Prosecutorial Discretion

Background

On January 13, 2023, the US Department of Homeland Security (DHS) released guidance on Prosecutorial Discretion that outlines a new, streamlined process for immigrant workers to obtain temporary protection from deportation and work authorization if they are involved in a labor dispute. Specifically, this guidance clarifies that immigrant workers may receive deferred action or parole in place if they have an actual or perceived fear that the employer will retaliate against them for exercising their labor rights due to their immigration status, and the employer is under investigation by a federal or state labor agency and the labor agency supports their request.

The goal of the PD process is to facilitate labor law investigations by protecting immigrant workers from retaliation and immigration enforcement while labor agencies investigate or prosecute a labor dispute. This new guidance is rooted in longstanding inter-agency cooperation between labor agencies and DHS and draws on existing DHS authority to exercise prosecutorial discretion. The PD process permits the New York State Department of Labor (NYSDOL) to evaluate requests for a “statement of interest” (SOI) supporting a worker’s request for prosecutorial discretion from DHS. Once the request is approved by DHS, all workers at the worksite impacted by the investigation can apply for deferred action.  Each application will be evaluated by US Department of Homeland Security on its individual merits.
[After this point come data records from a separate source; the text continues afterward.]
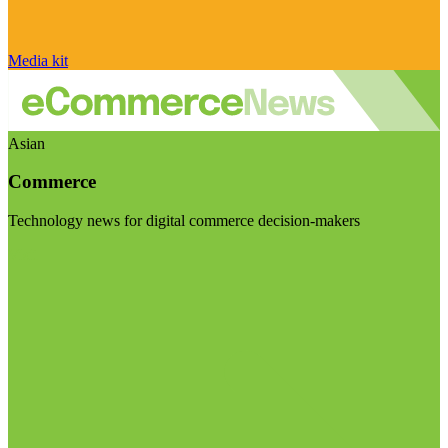
Media kit
Asian
Commerce
Technology news for digital commerce decision-makers
Visit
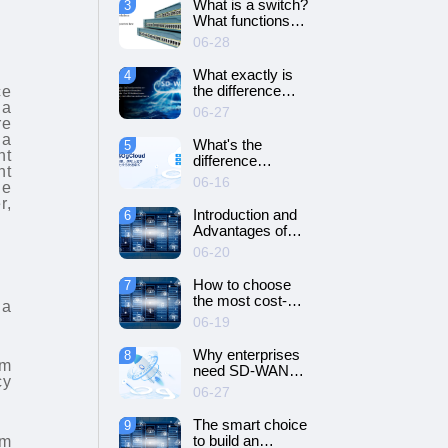
What is a switch?
3
SD-WAN
What functions
networking?
does it have?
06-28
What exactly is
4
the difference
ce
between SD-WAN
 a
06-27
and VPN?
re
 a
What's the
5
nt
difference
nt
between cloud
06-16
ge
servers and
r,
dedicated
Introduction and
6
servers?
Advantages of
Cloud Server
06-20
How to choose
7
the most cost-
 a
effective cloud
06-19
server and
dedicated server?
Why enterprises
8
rm
need SD-WAN
cy
networking？
06-27
The smart choice
9
to build an
em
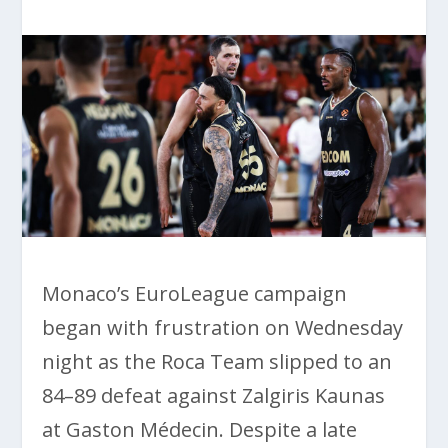
Monaco’s EuroLeague campaign
began with frustration on Wednesday
night as the Roca Team slipped to an
84–89 defeat against Zalgiris Kaunas
at Gaston Médecin. Despite a late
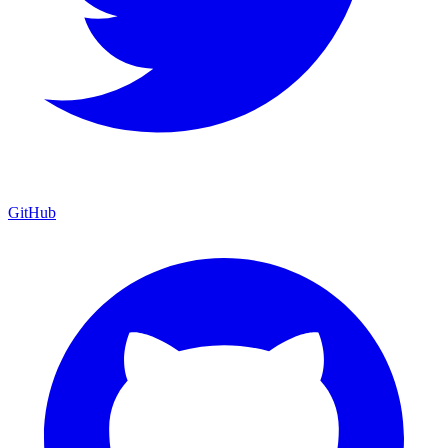
GitHub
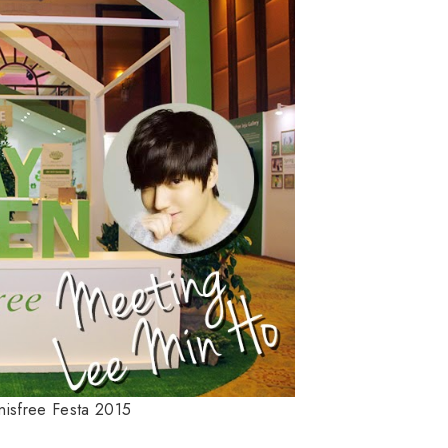
nnisfree Festa 2015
NYSDOL COMMITMENT TO WORKER PROTECTION

NYSDOL is committed to protecting and promoting the safety and health, wages, and working conditions of all workers in New York State regardless of immigration status. We have a strong interest in addressing minimum wage, overtime, recordkeeping, child labor, and workplace anti-retaliation issues. We do this by providing education, consultation services, and enforcement action in a fair, timely and consistent manner. In order for NYSDOL to effectuate laws under its jurisdiction, regardless of immigration status, individuals must feel free to participate in NYSDOL investigations and proceed without fear of retaliation or immigration related consequences.

NYSDOL is committed to protecting all workers in New York, including low-wage noncitizen workers who are among the most at risk for violations of basic civil right and labor standards. In meeting that commitment, NYSDOL must guard against the use of immigration status as a tool of retaliation against workers asserting their legal rights in the state of New York. Low-wage and noncitizen workers are primarily vulnerable to workplace exploitation because they are often hesitant to speak out about violations of the law in fear of their employer’s taking reprisal actions against them.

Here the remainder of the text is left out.